Au banc des accusés: l'industrie pétrolière et gazière, dont les profits n'ont augmenté que de 2,3% pour atteindre 31,1 milliards. Ce montant représente 13,4% de l'ensemble des bénéfices des sociétés canadiennes en 2006. «Nous assistons à un net ralentissement dans cette industrie, dit Benoît Durocher, économiste au Mouvement Desjardins. Les prix de l'énergie ont reculé depuis le sommet atteint en novembre 2005. Ils sont toujours élevés, mais la croissance n'est plus là.»

Les manufacturiers ont réalisé des profits de 42,3 milliards l'an dernier. Aucun autre secteur n'a été aussi rentable: il représente 18,3% des bénéfices des sociétés canadiennes. Même si les manufacturiers ont connu une croissance anémique, par rapport à 2005, de 0,7%, l'économiste Benoît Durocher n'est pas aussi sévère à leur égard.

«C'est un secteur durement touché mais ce n'est pas nouveau, dit-il. Les manufacturiers ont connu plusieurs moments de faiblesse dans le passé. Leur taux de croissance frôlait les -20% lors de certains trimestres en 2005. L'histoire ne fait que se répéter.»

Heureusement, les services financiers sont dans le vent avec une croissance globale de 9,3%. Les profits des banques par l'entremise de leurs activités de dépôt ont atteint 26,4 milliards, en hausse de 14,3%. Les assureurs ont généré des bénéfices de 13,9 milliards, en hausse de 8,2%. La croissance a été plus modeste dans le secteur des valeurs mobilières, qui a affiché des profits de 15 milliards, en hausse de 1,8%. «Les activités financières vont relativement bien et cette situation ne changera pas en 2007», dit M. Durocher.

La croissance la plus spectaculaire revient au secteur de la construction, dont les profits sont passés de 6,9 milliards à 9,7 milliards, en hausse de 40,4% et de 2,8 milliards. Seuls les activités de dépôt des banques ont engendré une hausse plus importante en termes de dollars (3,3 milliards).

«La hausse des profits dans la construction sera peut-être moins forte en 2007, prévient M. Durocher.
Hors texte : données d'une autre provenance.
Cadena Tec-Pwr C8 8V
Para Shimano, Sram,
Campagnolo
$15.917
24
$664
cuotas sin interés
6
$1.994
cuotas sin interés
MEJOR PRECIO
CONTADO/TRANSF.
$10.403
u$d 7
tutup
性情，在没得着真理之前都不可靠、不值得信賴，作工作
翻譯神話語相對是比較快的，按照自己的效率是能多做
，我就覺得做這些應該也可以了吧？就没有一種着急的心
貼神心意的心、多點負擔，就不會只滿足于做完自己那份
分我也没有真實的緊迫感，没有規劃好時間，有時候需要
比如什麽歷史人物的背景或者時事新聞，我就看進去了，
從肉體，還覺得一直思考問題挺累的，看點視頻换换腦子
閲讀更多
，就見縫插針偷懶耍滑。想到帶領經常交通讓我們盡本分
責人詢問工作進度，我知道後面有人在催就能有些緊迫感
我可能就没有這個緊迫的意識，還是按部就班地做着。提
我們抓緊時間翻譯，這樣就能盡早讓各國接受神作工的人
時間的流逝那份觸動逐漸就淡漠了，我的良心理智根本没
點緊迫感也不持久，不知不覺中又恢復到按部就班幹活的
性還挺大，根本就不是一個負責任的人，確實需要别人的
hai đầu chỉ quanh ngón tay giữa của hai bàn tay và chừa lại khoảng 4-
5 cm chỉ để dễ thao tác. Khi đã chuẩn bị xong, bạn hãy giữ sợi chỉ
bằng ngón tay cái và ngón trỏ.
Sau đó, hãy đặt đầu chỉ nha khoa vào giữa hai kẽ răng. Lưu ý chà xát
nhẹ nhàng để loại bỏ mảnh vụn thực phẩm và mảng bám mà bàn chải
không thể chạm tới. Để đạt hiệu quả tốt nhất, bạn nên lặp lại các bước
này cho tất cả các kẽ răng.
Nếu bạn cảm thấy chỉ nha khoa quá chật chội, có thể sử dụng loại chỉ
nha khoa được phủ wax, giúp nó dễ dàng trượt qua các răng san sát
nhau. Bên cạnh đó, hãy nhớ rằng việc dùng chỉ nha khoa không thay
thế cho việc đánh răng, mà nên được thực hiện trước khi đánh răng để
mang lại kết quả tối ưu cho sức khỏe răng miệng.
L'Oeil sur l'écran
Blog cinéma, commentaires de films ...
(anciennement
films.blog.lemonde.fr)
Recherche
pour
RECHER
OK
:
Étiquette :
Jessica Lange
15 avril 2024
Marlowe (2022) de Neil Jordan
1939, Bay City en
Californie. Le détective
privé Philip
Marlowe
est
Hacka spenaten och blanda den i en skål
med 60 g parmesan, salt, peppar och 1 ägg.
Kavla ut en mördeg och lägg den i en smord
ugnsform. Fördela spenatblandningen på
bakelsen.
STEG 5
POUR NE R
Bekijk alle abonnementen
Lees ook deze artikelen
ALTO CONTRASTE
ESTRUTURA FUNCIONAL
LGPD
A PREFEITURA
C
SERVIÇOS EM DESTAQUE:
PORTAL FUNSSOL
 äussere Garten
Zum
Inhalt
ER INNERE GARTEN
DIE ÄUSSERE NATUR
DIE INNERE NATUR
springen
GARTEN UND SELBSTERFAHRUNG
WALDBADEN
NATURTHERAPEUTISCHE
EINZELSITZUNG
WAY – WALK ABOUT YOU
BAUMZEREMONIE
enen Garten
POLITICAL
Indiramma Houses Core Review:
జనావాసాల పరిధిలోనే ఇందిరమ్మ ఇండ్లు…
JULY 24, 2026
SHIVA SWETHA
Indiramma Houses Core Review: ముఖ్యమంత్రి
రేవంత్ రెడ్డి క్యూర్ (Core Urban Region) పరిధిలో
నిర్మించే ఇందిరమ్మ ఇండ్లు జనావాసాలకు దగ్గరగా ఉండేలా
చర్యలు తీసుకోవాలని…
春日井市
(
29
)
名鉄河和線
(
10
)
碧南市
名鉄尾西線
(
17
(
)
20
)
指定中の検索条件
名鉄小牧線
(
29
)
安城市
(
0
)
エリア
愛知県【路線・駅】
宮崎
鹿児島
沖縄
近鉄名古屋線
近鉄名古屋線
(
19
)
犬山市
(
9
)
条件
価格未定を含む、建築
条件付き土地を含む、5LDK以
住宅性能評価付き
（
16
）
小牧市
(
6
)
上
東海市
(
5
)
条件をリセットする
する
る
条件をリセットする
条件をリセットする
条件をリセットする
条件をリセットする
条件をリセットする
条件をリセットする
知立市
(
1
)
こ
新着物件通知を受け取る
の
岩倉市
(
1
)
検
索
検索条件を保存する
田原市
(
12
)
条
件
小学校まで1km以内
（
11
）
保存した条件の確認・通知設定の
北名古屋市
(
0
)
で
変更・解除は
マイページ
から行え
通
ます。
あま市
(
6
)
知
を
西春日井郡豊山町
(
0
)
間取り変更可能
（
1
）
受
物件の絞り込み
Il y aura des projets importants au Québec comme le CHUM et les barrages d'Hydro-Québec, mais l'essentiel de la croissance provient de l'ouest du pays, où le prix des maisons se stabilise tranquillement.»

Les entreprises spécialisées dans les mines (profits de 4,7 milliards, en hausse de 12%), le commerce de gros (16,6 milliards, en hausse de 15,1%), le commerce au détail (14,2 milliards, en hausse 20,2%) et l'immobilier (11,1 milliards, en hausse de 10,2%) ont été plus rentables que la moyenne des sociétés canadiennes.

D'autres secteurs ont traîné la patte: l'agriculture, la foresterie, la pêche et la chasse (profits de 2,3 milliards, en hausse de 4,2%), les services publics (2,8 milliards, en baisse de 13,4%), le transport et entreposage (11,3 milliards, en hausse de 3,7%), l'information et la culture (8,7 milliards, en hausse de 6,6%), les arts, spectacles et loisirs (0,3 milliard, en baisse de 42,7%), l'hébergement et la restauration (1,2 milliard, en baisse de 24%) ainsi que la réparation, l'entretien et les services personnels (1,5 milliard, en hausse de 0,1%).

En 2007, Benoît Durocher, du Mouvement Desjardins, prévoit une hausse des profits des sociétés canadiennes inférieure à la moyenne de 7,3% obtenue l'an dernier.